[Records drawn from a dataset]

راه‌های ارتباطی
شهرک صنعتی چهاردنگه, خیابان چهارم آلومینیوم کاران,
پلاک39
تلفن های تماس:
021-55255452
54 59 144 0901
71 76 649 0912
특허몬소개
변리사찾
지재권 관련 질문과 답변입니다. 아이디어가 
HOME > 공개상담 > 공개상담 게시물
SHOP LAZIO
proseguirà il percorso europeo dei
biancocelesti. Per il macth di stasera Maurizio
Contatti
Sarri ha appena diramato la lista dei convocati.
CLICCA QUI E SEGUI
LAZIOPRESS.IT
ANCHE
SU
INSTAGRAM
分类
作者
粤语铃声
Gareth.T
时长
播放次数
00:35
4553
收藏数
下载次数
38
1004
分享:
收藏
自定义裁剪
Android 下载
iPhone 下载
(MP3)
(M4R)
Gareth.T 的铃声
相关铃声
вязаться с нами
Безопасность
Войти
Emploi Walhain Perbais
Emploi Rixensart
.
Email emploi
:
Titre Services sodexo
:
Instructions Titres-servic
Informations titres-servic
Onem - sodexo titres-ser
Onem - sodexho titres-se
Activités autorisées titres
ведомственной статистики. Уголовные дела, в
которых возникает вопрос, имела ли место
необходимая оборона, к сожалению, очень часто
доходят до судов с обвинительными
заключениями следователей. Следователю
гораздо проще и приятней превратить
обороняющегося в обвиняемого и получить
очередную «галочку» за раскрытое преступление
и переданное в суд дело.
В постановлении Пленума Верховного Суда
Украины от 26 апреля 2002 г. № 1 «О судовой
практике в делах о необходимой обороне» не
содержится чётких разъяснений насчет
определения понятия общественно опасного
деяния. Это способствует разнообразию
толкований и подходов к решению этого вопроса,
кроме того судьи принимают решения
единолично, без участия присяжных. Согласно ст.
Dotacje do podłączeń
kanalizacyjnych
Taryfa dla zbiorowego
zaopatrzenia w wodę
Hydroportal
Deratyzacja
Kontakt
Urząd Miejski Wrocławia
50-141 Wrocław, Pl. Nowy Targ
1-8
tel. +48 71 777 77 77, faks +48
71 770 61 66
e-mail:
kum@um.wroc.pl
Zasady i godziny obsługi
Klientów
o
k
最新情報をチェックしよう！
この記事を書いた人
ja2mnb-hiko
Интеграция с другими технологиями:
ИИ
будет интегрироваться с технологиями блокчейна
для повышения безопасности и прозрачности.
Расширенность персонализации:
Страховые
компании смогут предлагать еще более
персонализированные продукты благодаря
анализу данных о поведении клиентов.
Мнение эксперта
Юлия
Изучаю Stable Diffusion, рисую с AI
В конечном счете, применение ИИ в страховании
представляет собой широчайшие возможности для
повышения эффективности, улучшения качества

# [ASSIGNMENT]
Report every line of the data in which "технологиями" appears.

# [ANSWER]
Интеграция с другими технологиями:
будет интегрироваться с технологиями блокчейна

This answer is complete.